Out-Law News 2 min. read

Insurers need 'clear and comprehensive contracts' when delegating business functions to third parties, says expert


Insurers need "clear and comprehensive contracts" with third parties when delegating regulated functions of their business to those companies, an expert has said.

Insurance regulation specialist Alexis Roberts of Pinsent Masons, the law firm behind Out-Law.com, said insurers also need to monitor outsourcing arrangements throughout their duration to ensure that good outcomes for customers are being delivered.

Roberts was commenting after the UK's Financial Conduct Authority (FCA) "identified concerns over firms’ oversight of outsourced arrangements and the potential impacts any shortcomings could have upon the delivery of products and related services to customers" in a review it undertook of outsourcing in the general insurance market (40-page / 448KB PDF).

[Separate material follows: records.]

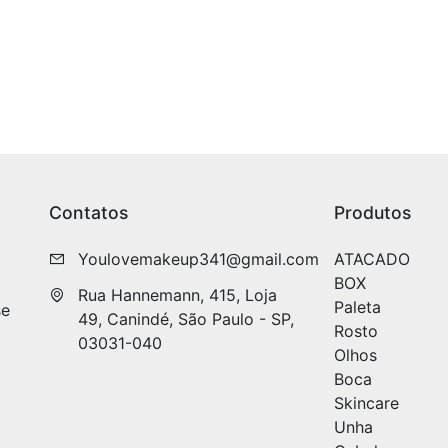
Contatos
Produtos
Youlovemakeup341@gmail.com
ATACADO
BOX
Rua Hannemann, 415, Loja 
Paleta
se
49, Canindé, São Paulo - SP, 
Rosto
03031-040
Olhos
Boca
Skincare
Unha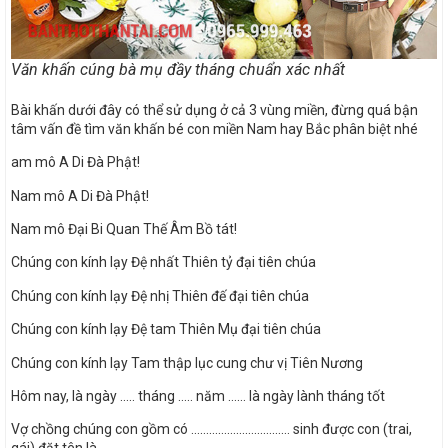
Văn khấn cúng bà mụ đầy tháng chuẩn xác nhất
Bài khấn dưới đây có thể sử dụng ở cả 3 vùng miền, đừng quá bận
tâm vấn đề tìm văn khấn bé con miền Nam hay Bắc phân biệt nhé
am mô A Di Đà Phật!
Nam mô A Di Đà Phật!
Nam mô Đại Bi Quan Thế Âm Bồ tát!
Chúng con kính lạy Đệ nhất Thiên tỷ đại tiên chúa
Chúng con kính lạy Đệ nhị Thiên đế đại tiên chúa
Chúng con kính lạy Đệ tam Thiên Mụ đại tiên chúa
Chúng con kính lạy Tam thập lục cung chư vị Tiên Nương
Hôm nay, là ngày ….. tháng ….. năm …… là ngày lành tháng tốt
Vợ chồng chúng con gồm có …………………………… sinh được con (trai,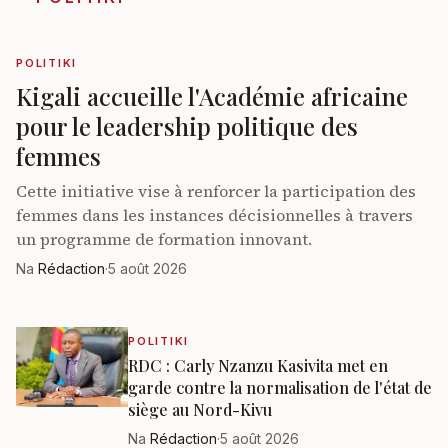
POLITIKI
Kigali accueille l'Académie africaine
pour le leadership politique des
femmes
Cette initiative vise à renforcer la participation des
femmes dans les instances décisionnelles à travers
un programme de formation innovant.
Na
Rédaction
·
5 août 2026
POLITIKI
RDC : Carly Nzanzu Kasivita met en
garde contre la normalisation de l'état de
siège au Nord-Kivu
Na
Rédaction
·
5 août 2026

The FCA said its review highlighted that some insurers are failing to "demonstrate clear arrangements for assessing conduct risks associated with delegating authority". It said that delegate underwriting or claims handling functions to third parties "do not appear to regard" doing so as outsourcing. There were examples of insufficient due diligence in selecting suppliers and of "insufficient control" being exerted by insurers over claims handling activities performed by the delegated authority, it said.

"Some insurers relied disproportionately on the audit of the third party rather than having appropriate internal controls around outsourcing," the FCA said. "This over-reliance had the potential to produce a ‘false positive’ when the scope or quality of the audit was insufficient, particularly in relation to conduct issues."

The regulator said that there was also sometimes "no clear allocation of responsibilities" between insurers and intermediaries for performing business activities and that some intermediaries tasked with designing insurance products "did not appear to recognise the extent of the product provider responsibilities they had acquired". This meant that "customer needs" were not always properly reflected., the FCA said.

Many insurers and intermediaries involved in selling insurance products also lacked "appropriate oversight and monitoring … of the delivery and performance of the product" and this sometimes led to "shortcomings in complaint processes, handling and outcomes", the FCA said.

The FCA said: "Our principle concern is the increased risk of poor customer outcomes arising from the division of knowledge and responsibility that occurs in outsourcing underwriting and claims handling authority and other related functions to third parties."

Roberts said the FCA's review should serve to remind insurers about "the importance of having the right systems and controls in place to manage the delegated authority".

"Having clear and comprehensive contracts is an important part of achieving this aim," Roberts said. "It also emphasises the importance of managing the delegated authority through other means as well: whether through due diligence prior to the delegation taking effect, through making sure that the insurer’s rights to monitor and control the delegation of authority are properly utilised during the relationship, and also through having effective post-termination rights in respect of the products and the customers."

"An important element of this from the FCA’s perspective is customer outcomes.'Customer centricity' has always been a key element of the FCA’s agenda. This review emphasises that insurers should not regard customer outcomes as the responsibility of the distributor. This relates not just to the product itself but also to the way in which it is distributed under the delegated authority. Particularly in an extended distribution chain this can pose a real challenge for insurers, but the FCA’s review is clear that the insurer will nonetheless have responsibility in these cases as well," Roberts said.

Roberts said the approach demanded by the FCA will "lead to quite a shift in the relationship between the insurer and its distributors" and require those businesses to act more as a partnership when developing, marketing and selling insurance products.